Possible Snafu: Batteries Not Included
Toy manufacturers seem to enjoy the idea of parents wrestling with a mini screwdriver to get battery compartments open. And they usually don’t even throw us a bone by giving us the first round of juice with a starter set of batteries. What do you do if it's Christmas Day, no stores are open and Johnny cleared out his closet to make room for a life-like dinosaur that walks, talks, transforms and is slated to crush his little sister’s My Little Pony herd?
Survival Tip: Do yourself a favor and buy batteries in bulk before Santa makes his rounds. For the most part, you know what gifts they’re receiving, so research the batteries requirements and be sure to have them on hand.

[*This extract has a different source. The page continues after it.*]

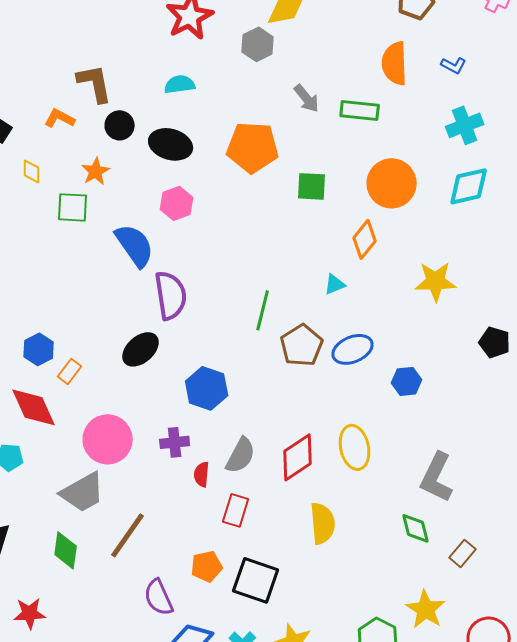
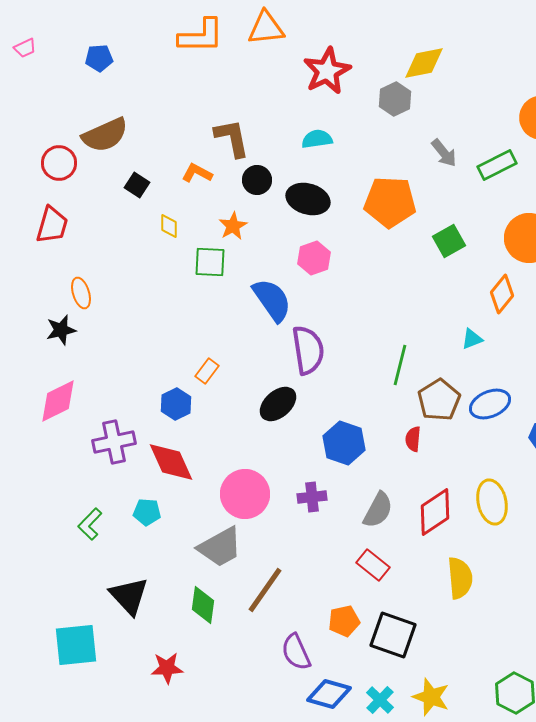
green rectangle: (360, 110) -> (497, 165), turned -33
green square: (312, 186) -> (449, 241), turned -32
orange rectangle: (70, 371) -> (207, 371), moved
red semicircle: (202, 474) -> (413, 439), moved
red rectangle: (236, 510) -> (373, 565), turned -68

Throw a few extra in the cart for the unexpected gifts from family. While you're at it, grab a toothpick-sized screwdriver the next time you're at the hardware store— you're going to need it.
Possibly Snafu: Understocked Pantry
Holiday euphoria has fueled a sudden burst of energy and you have an inexplicable urge to bake 15 different types of cookies and a fruit cake. After a quick ingredient review, you realize you're a ¼ tsp. of vanilla away from your destiny, but your little one is napping. Even if he wasn’t, you risk getting stuck in line behind the people clearing out the bottled water supply preparing for snowmageddon because they spotted a flake.
Survival Tip: Stock-up on baking essentials. Most ingredients required for baking have a long shelf life, so if it takes you until Easter to use them all, no biggie. You can also get simple ingredients and lots of staples delivered to your home fast by using a food delivery service such as Instacart.
Possible Snafu: There Is Noise ... Lots of It
Maybe before you were a parent it brought you great joy to buy the most annoying gift you could possibly find for a sibling's kids. Why not? You didn’t have to live with it and plus, when you were little your brother teased you relentlessly, so he totally deserved to lose partial hearing because you gifted his two-year-old cymbals. The day of reckoning is upon you— the gifts your kid receives will be big, they will be loud and they’re going to have more pieces than stars in the sky. Good luck, friends.
Survival Tip: We can't help you here. If you fired the first shots, you have no choice but to accept an annoying gift or two. After the scores have been settled, initiate a peace treaty so no one needs to live in fear of what might be under the tree. Discuss parameters for gifts and work together to complete wish lists. If they break the treaty, you are well within your rights to unleash a wrath that can only be calmed by buying your niece or nephew a rambunctious puppy or a matching drum set for those cymbals.